Department scientists have developed a panel of 50 human epithelial cell lines derived from normal breast tissue, with either individual activated oncogenes or deletions/alterations to key tumor suppressor genes that are commonly seen in cancers. Researchers here are using high-throughput screening to rapidly measure cell proliferation in response to drugs They are identifying which oncogenes affect the cells’ response to individual drugs as well as different combinations of drugs. This approach not only detects the most effective drugs for specific cancer cell genotypes but also which genes are conferring drug resistance, thus guiding the development of more potent therapies.

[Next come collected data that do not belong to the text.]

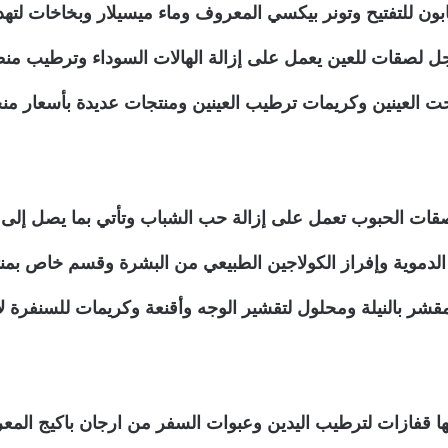
بون للتفتيح وتونر بيكسي المعروف وماء ميسيلار وبخاخات لتهدئ
جل لصقات للعين يعمل على إزالة الهالات السوداء وترطيب من
ت العينين وكريمات ترطيب العينين ومنتجات عديدة بأسعار م
الدموية وإفراز الكولاجين الطبيعي من البشرة وقسم خاص بم
ه ومقشر بالنيلة ومحلول لتقشير الوجه وأقنعة وكريمات للسنفر
نها قفازات لترطيب اليدين وعبوات السفر من ارجان باكيج المع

Computer models provide insights into drug clearance by the liver
Drug development can be made faster and less expensive through computer models that simulate how the body handles drug molecules or even how drugs interact with various components on or within key cells. For example, experiments on a computer-simulated (in silico) liver or cultured hepatocytes, which comprise most of the liver and metabolize drugs, seek to predict changes in drug clearance from the blood when multiple drugs are co-administered for different health or disease scenarios.
Such in silico screening of molecules for clearance patterns in early drug development could save time and resources spent on unworkable drug candidates.
In some experiments department scientists use virtual analogs of mice and in others analogs of hepatocyte cultures. In both cases, in silico hepatocytes (ISHs) simulate metabolism of virtual drug molecules. The ISHs include modular components known to influence hepatocyte intrinsic clearance, including transporters (See top section above.) and different types of drug metabolizing enzymes, such as the cytochrome P450 superfamily.
Computational experiments put thousands of virtual drug molecules into in silico cultures made up of thousands of ISHs. After comparing simulation results with those of in vitro experiments, aspects of the model are adjusted to increase its credibility. Researchers here have demonstrated feasibility by comparing clearance predictions from virtual experiments for a variety of in silico compounds, having particular properties, to actual wet-lab measurements of their real world counterparts.
Department scientists envision this work, along with that of others, leading to more advanced, increasingly credible analogs engineered to function as virtual patients that have been tailored (simplified) to represent a particular individual’s health (or disease) issues. Experiments will be conducted on copies of that virtual patient to explore outcomes of several different multi-drug treatment protocols, for which evidence suggests that each may be beneficial.
Examples of department research and methods in regulatory science include
Department scientists co-lead the FDA-funded UCSF-Stanford Center for Excellence in Regulatory Science and Innovation (UCSF-Stanford CERSI), the first such federally funded regulatory science center in the Western United States. The center taps department expertise in quantitative pharmacology—integrating diverse data from different stages of drug development via informatics and computer models—to improve preclinical and clinical safety and efficacy studies.